IF YOU REALLY want to see where the world is headed, of course, looking at the current workforce can get you only so far. To see the future—of the workforce, the economy, and the culture—you need to spend some time at America’s colleges and professional schools, where a quiet revolution is under way. More than ever, college is the gateway to economic success, a necessary precondition for moving into the upper-middle class—and increasingly even the middle class. It’s this broad, striving middle class that defines our society. And demographically, we can see with absolute clarity that in the coming decades the middle class will be dominated by women.

We’ve all heard about the collegiate gender gap. But the implications of that gap have not yet been fully digested. Women now earn 60 percent of master’s degrees, about half of all law and medical degrees, and 42 percent of all M.B.A.s. Most important, women earn almost 60 percent of all bachelor’s degrees—the minimum requirement, in most cases, for an affluent life. In a stark reversal since the 1970s, men are now more likely than women to hold only a high-school diploma. “One would think that if men were acting in a rational way, they would be getting the education they need to get along out there,” says Tom Mortenson, a senior scholar at the Pell Institute for the Study of Opportunity in Higher Education. “But they are just failing to adapt.”

This spring, I visited a few schools around Kansas City to get a feel for the gender dynamics of higher education. I started at the downtown campus of Metropolitan Community College. Metropolitan is the kind of place where people go to learn practical job skills and keep current with the changing economy, and as in most community colleges these days, men were conspicuously absent. One afternoon, in the basement cafeteria of a nearly windowless brick building, several women were trying to keep their eyes on their biology textbook and ignore the text messages from their babysitters. Another crew was outside the ladies’ room, braiding each other’s hair. One woman, still in her medical-assistant scrubs, looked like she was about to fall asleep in the elevator between the first and fourth floors.

When Bernard Franklin took over as campus president in 2005, he looked around and told his staff early on that their new priority was to “recruit more boys.” He set up mentoring programs and men-only study groups and student associations. He made a special effort to bond with male students, who liked to call him “Suit.” “It upset some of my feminists,” he recalls. Yet, a few years later, the tidal wave of women continues to wash through the school—they now make up about 70 percent of its students. They come to train to be nurses and teachers—African American women, usually a few years older than traditional college students, and lately, working-class white women from the suburbs seeking a cheap way to earn a credential. As for the men? Well, little has changed. “I recall one guy who was really smart,” one of the school’s counselors told me. “But he was reading at a sixth-grade level and felt embarrassed in front of the women. He had to hide his books from his friends, who would tease him when he studied. Then came the excuses. ‘It’s spring, gotta play ball.’ ‘It’s winter, too cold.’ He didn’t make it.”

It makes some economic sense that women attend community colleges—and in fact, all colleges—in greater numbers than men. Women ages 25 to 34 with only a high-school diploma currently have a median income of $25,474, while men in the same position earn $32,469. But it makes sense only up to a point. The well-paid lifetime union job has been disappearing for at least 30 years. Kansas City, for example, has shifted from steel manufacturing to pharmaceuticals and information technologies. “The economy isn’t as friendly to men as it once was,” says Jacqueline King, of the American Council on Education. “You would think men and women would go to these colleges at the same rate.” But they don’t.

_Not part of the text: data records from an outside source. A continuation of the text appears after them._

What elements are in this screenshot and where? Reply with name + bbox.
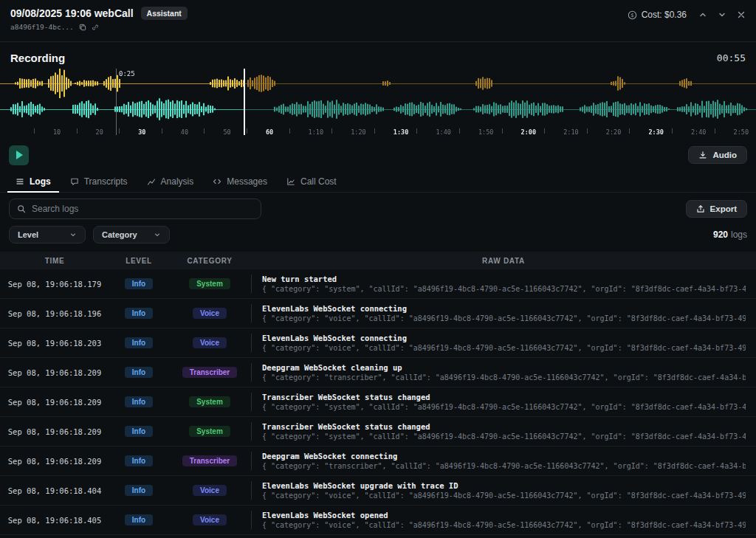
level-badge: Info [125,308,153,319]
log-json: { "category": "voice", "callId": "a8496f… [262,521,746,529]
category-badge: System [189,278,230,289]
log-row[interactable]: Sep 08, 19:06:18.405InfoVoiceElevenLabs … [0,506,756,535]
tab-analysis[interactable]: Analysis [139,172,202,193]
log-json: { "category": "transcriber", "callId": "… [262,462,746,470]
log-level: Info [109,308,168,319]
category-badge: Voice [193,337,227,348]
tick-label: 2:20 [606,128,621,136]
play-button[interactable] [9,145,29,165]
tick-label: 20 [96,128,103,136]
tick-label: 2:30 [648,128,663,136]
elapsed-time: 00:55 [717,52,746,63]
list-icon [16,177,24,186]
download-icon [698,151,707,159]
tick-mark [672,128,673,134]
cursor-time-label: 0:25 [119,70,135,77]
tick-mark [459,128,460,134]
tab-call-cost[interactable]: Call Cost [278,172,345,193]
log-raw-data: ElevenLabs WebSocket upgrade with trace … [251,481,756,500]
log-raw-data: ElevenLabs WebSocket connecting{ "catego… [251,304,756,323]
log-category: System [168,278,251,289]
log-row[interactable]: Sep 08, 19:06:18.209InfoTranscriberDeepg… [0,358,756,387]
chevron-down-icon[interactable] [718,10,726,19]
level-badge: Info [125,367,153,378]
log-message: Transcriber WebSocket status changed [262,393,430,401]
tick-label: 1:10 [309,128,323,136]
timeline-ticks: 1020304050601:101:201:301:401:502:002:10… [0,125,756,139]
tick-mark [162,128,162,134]
log-message: Deepgram WebSocket connecting [262,452,397,461]
log-category: Voice [168,308,251,319]
chat-bubble-icon [70,177,79,186]
search-input[interactable] [32,204,253,214]
tick-mark [119,128,120,134]
log-json: { "category": "voice", "callId": "a8496f… [262,344,746,352]
playhead[interactable] [244,69,245,135]
log-row[interactable]: Sep 08, 19:06:18.209InfoSystemTranscribe… [0,417,756,446]
tab-logs[interactable]: Logs [7,172,59,193]
log-row[interactable]: Sep 08, 19:06:18.209InfoTranscriberDeepg… [0,446,756,476]
log-level: Info [109,396,168,407]
audio-label: Audio [712,151,737,159]
log-row[interactable]: Sep 08, 19:06:18.404InfoVoiceElevenLabs … [0,476,756,506]
tab-transcripts[interactable]: Transcripts [62,172,136,193]
log-row[interactable]: Sep 08, 19:06:18.179InfoSystemNew turn s… [0,269,756,299]
close-icon[interactable] [737,10,746,19]
tick-mark [204,128,205,134]
log-time: Sep 08, 19:06:18.209 [0,398,109,407]
log-message: ElevenLabs WebSocket upgrade with trace … [262,481,458,490]
log-time: Sep 08, 19:06:18.209 [0,427,109,436]
log-json: { "category": "voice", "callId": "a8496f… [262,314,746,323]
chevron-up-icon[interactable] [698,10,707,19]
tick-label: 2:00 [521,128,536,136]
level-badge: Info [125,278,153,289]
recording-section: Recording 00:55 1020304050601:101:201:30… [0,42,756,172]
call-header: 09/08/2025 19:06 webCall Assistant a8496… [0,0,756,42]
log-category: Voice [168,514,251,525]
col-raw-data: RAW DATA [251,257,756,265]
log-table-header: TIME LEVEL CATEGORY RAW DATA [0,252,756,269]
audio-download-button[interactable]: Audio [688,146,747,164]
category-filter-select[interactable]: Category [93,226,170,244]
export-button[interactable]: Export [686,200,747,218]
link-icon[interactable] [92,24,99,31]
log-level: Info [109,278,168,289]
log-message: ElevenLabs WebSocket connecting [262,334,407,342]
tick-label: 10 [53,128,61,136]
log-raw-data: ElevenLabs WebSocket connecting{ "catego… [251,334,756,352]
level-badge: Info [125,396,153,407]
assistant-badge[interactable]: Assistant [141,7,188,20]
log-level: Info [109,337,168,348]
tick-label: 2:50 [734,128,749,136]
tick-mark [416,128,417,134]
level-badge: Info [125,426,153,437]
tab-messages[interactable]: Messages [205,172,275,193]
cost-chart-icon [286,177,295,186]
level-badge: Info [125,455,153,466]
tick-mark [502,128,503,134]
log-row[interactable]: Sep 08, 19:06:18.203InfoVoiceElevenLabs … [0,328,756,358]
tick-label: 50 [223,128,230,136]
log-time: Sep 08, 19:06:18.209 [0,368,109,377]
log-row[interactable]: Sep 08, 19:06:18.209InfoSystemTranscribe… [0,387,756,417]
log-time: Sep 08, 19:06:18.404 [0,486,109,495]
log-category: Transcriber [168,455,251,466]
log-row[interactable]: Sep 08, 19:06:18.196InfoVoiceElevenLabs … [0,299,756,328]
level-filter-select[interactable]: Level [9,226,86,244]
level-badge: Info [125,485,153,496]
tick-label: 2:10 [563,128,578,136]
tick-mark [289,128,290,134]
copy-icon[interactable] [79,24,86,31]
waveform[interactable]: 1020304050601:101:201:301:401:502:002:10… [0,69,756,139]
category-badge: Transcriber [182,367,237,378]
log-raw-data: Transcriber WebSocket status changed{ "c… [251,422,756,441]
waveform-canvas[interactable] [0,69,756,126]
log-message: ElevenLabs WebSocket connecting [262,304,407,313]
code-icon [213,177,221,186]
tick-label: 60 [266,128,273,136]
export-label: Export [710,204,737,213]
log-time: Sep 08, 19:06:18.209 [0,457,109,466]
level-badge: Info [125,514,153,525]
tick-mark [247,128,247,134]
chevron-down-icon [69,231,77,238]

In 2005, King’s group conducted a survey of lower-income adults in college. Men, it turned out, had a harder time committing to school, even when they desperately needed to retool. They tended to start out behind academically, and many felt intimidated by the schoolwork. They reported feeling isolated and were much worse at seeking out fellow students, study groups, or counselors to help them adjust. Mothers going back to school described themselves as good role models for their children. Fathers worried that they were abrogating their responsibilities as breadwinner.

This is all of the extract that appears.